Eriko Sugimori’s talk entitled ‘Effects of Positive and Negative Delusional Ideation on Memory’ covered a study where participants were given a learning task in which they were shown 40 adjectives projected one at a time on a screen. Fifteen minutes later they were shown 80 adjectives and asked to state whether those adjectives had featured in the learning task. The participants were assessed for delusion proneness as well as degree of positive delusional ideation (consisting of traits such as guardedness, self-conceit, sense of specialness, and manipulativeness towards others) and negative delusional ideation (consisting of traits such as alienation, belittlement, persecution, and harming of others). Participants with high delusional ideation were more likely to indicate that they had learned adjectives that they had not actually learned.
In a second experiment, two forced-choice tests were conducted immediately after the learning phase. Pairs of words with similar meanings one with a positive and one with a negative connotation (eg: careful-skeptical, adventurous-reckless etc.) were presented. At the initial test phase, when presented with a forced-choice, participants were all relatively accurate in their recall (regardless of score for delusion-proneness). As time passed (when tested daily over several days) the proportion of false alarms increased among those with high proneness to delusional ideation and was correlated with their delusional style (ie those with positive traits had more false alarms with regard to positive adjectives and those with negative traits had more false alarms with regard to negative adjectives).

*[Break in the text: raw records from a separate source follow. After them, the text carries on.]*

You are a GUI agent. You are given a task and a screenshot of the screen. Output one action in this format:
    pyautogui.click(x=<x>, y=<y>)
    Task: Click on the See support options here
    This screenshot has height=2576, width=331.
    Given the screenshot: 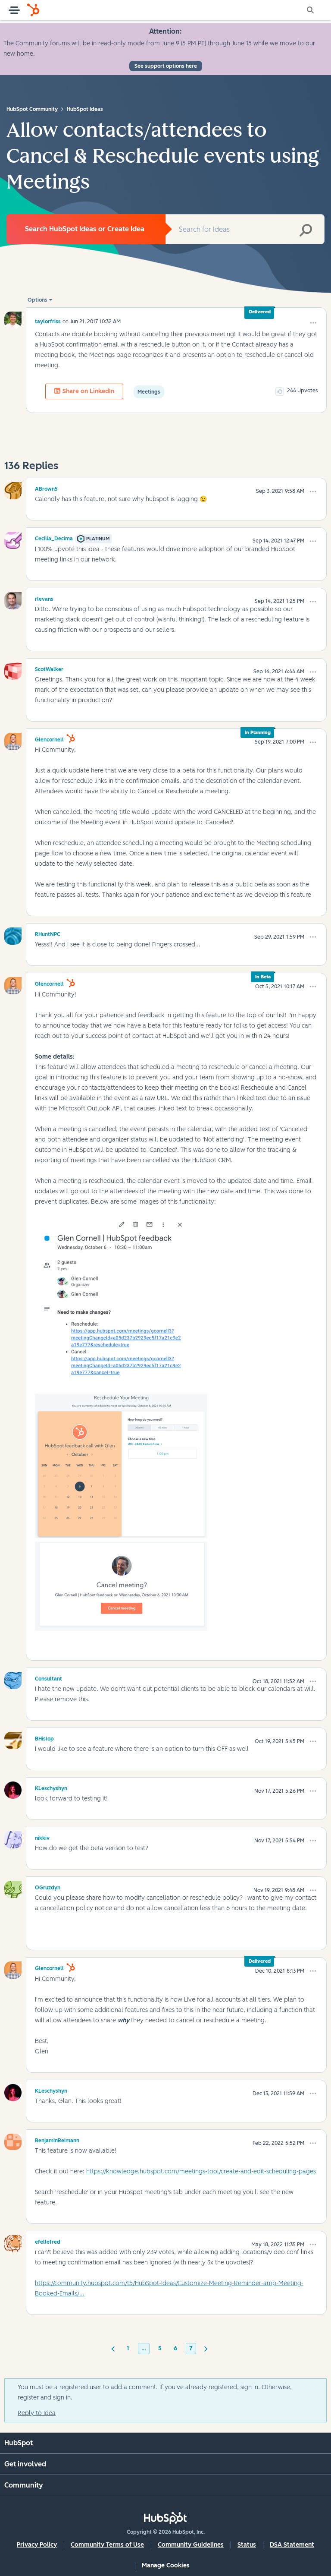 What is the action you would take?
    pyautogui.click(x=165, y=66)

Kengo Miyazono’s ‘Hybrid Theory of Delusion Formation’ argues that the two-factor theory of delusion formation can be integrated with the account of delusion formation in which the notion of prediction-error plays the central role. In prediction-error theory delusions are formed in response to aberrant prediction-error signals (signals that indicate a mismatch between expectation and actual experience). In the two-factor account delusions are formed as a result of two distinct factors, these are: 1) the formation of a delusional idea and 2) the maintenance of (or inability to reject) that idea. Miyazono argues that a mis-match between expectations and actual experience could account for how a delusional idea arises due to its affect on attention allocation. Alternatively, prediction-error problems might account for the maintenance of a delusion by making belief updating excessively revisionist. In either case, on his account, prediction-error theory and two-factor accounts of delusion need not be incompatible.

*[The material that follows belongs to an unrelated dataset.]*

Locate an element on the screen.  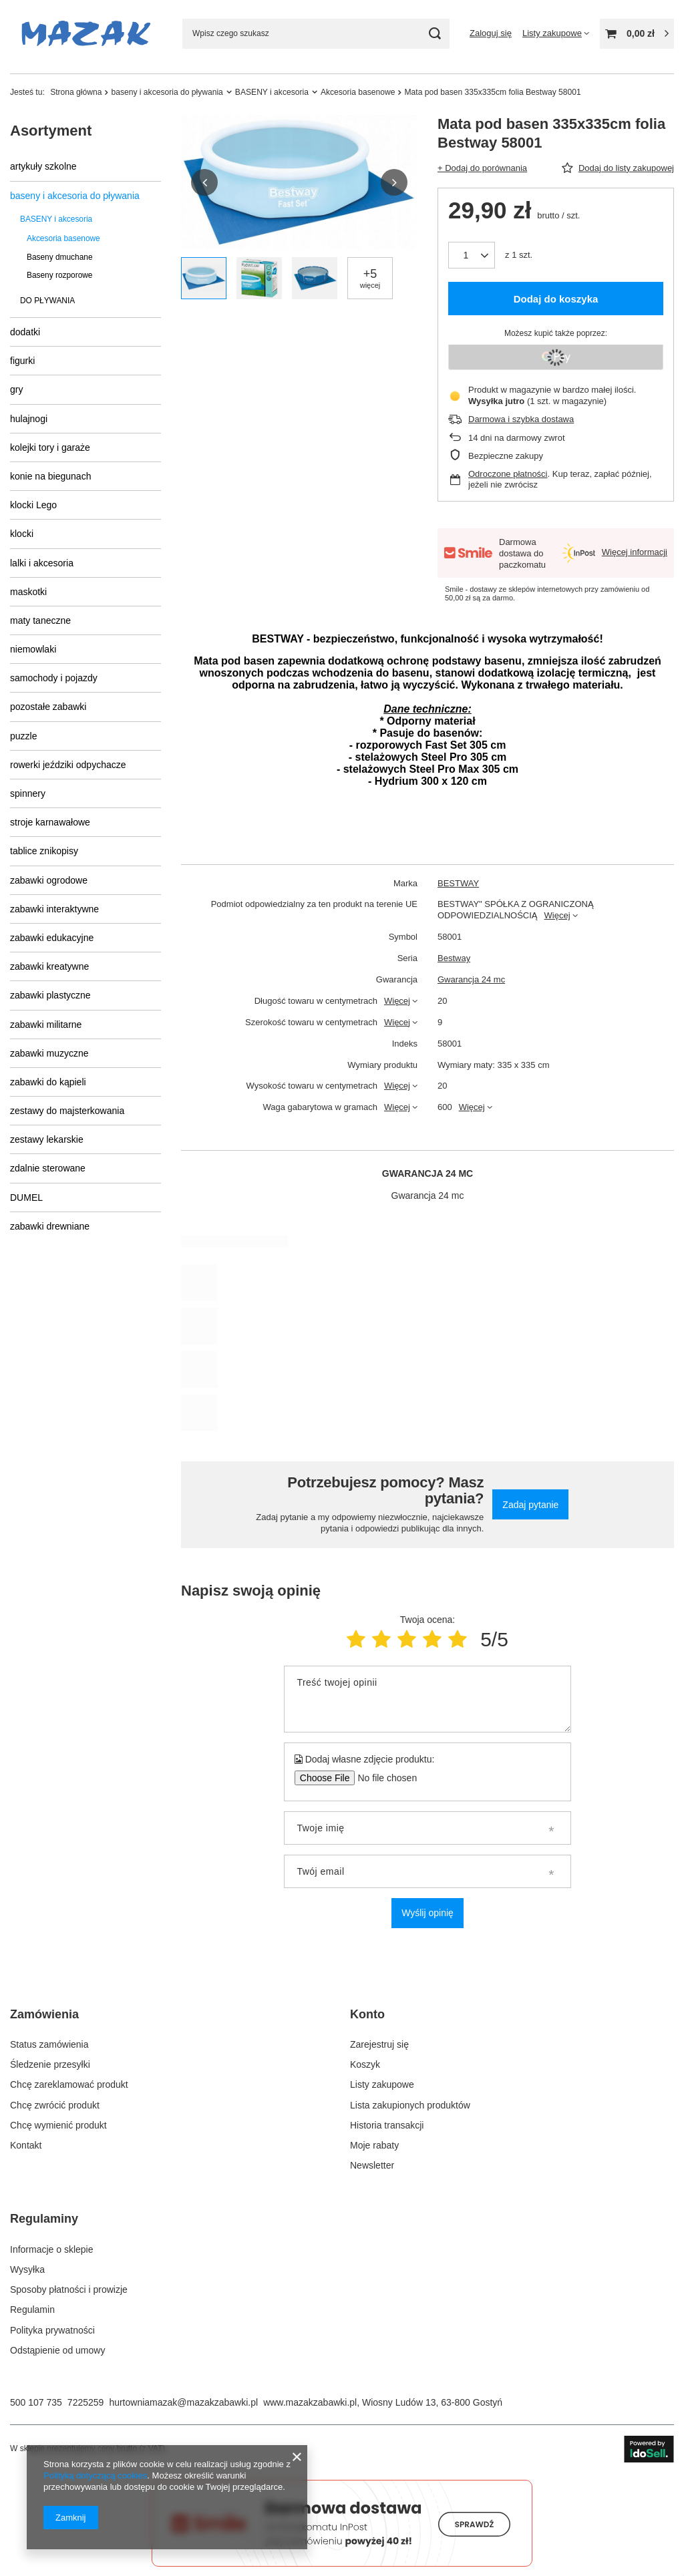
DO PŁYWANIA is located at coordinates (47, 300).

Rochelle Cox’s talk gave us some results from her experiments on modelling delusions of misidentification using hypnosis and examining techniques that encourage belief revision. In her research she uses hypnosis to cause people to have temporary, reversible pathological ‘symptoms’ (such as delusions of misidentification) to provide an opportunity to examine belief maintenance and revision in the laboratory. Her research involves mistaken beliefs about the identity of oneself, other people, places, or objects and aims to identify techniques to encourage subjects to abandon their suggested beliefs. Results indicate that the most successful techniques involve active reality testing or providing subjects with an alternative explanation for their anomalous experiences. The advantages and disadvantages of these hypnotic models were discussed alongside the clinical implications of the findings.

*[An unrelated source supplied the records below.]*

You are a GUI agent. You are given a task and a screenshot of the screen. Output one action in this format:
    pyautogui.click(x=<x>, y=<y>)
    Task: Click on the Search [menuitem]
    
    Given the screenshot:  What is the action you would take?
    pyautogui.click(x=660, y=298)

Philip Gerrans gave a talk entitled ‘The Default Mode Network and the Cognitive Architecture of Belief Fixation. A New Approach to the One Stage -Two Stage Debate about Delusion Formation.’ Gerrans argues that delusions occur as a result of the specialized circuitry that constructs the raw material for subjective narrative interpretations of experience: The Default Mode Network (DMN) responding to anomalous or highly salient experiences. He argues that this interpretation makes sense of the phenomenology of delusions and of the neural evidence about the way the DMN and right dorsolateral-prefrontal cortex interact in psychiatric conditions. He further argues that this approach replaces debates about the rationality or irrationality of delusional beliefs with a new debate around the nature of the cognitive aetiology of delusion.
In my talk entitled ‘Delusion: A Philosophical Conceptualisation from Original Empirical Work’ I argue that some delusions should not be thought of in terms of the standard clinical definition where the focus is on false beliefs held with conviction. Whilst we might come to understand that someone is ill based on her reporting apparent beliefs held with conviction in the face of counter evidence, in some cases the pathology lies in her direct perceptual experience. Interviews with people who have clinically significant delusions highlights the bizarre and persistent nature of these anomalous perceptual experiences. I argue (along with other one-factor theorists) that in these cases no cognitive or reasoning deficit is required for these kinds of delusions to arise. We ordinarily prioritise direct experience over other information, people with these kinds of experience find them impossible to ignore and, as they persist and intensify, the experience demands an explanation.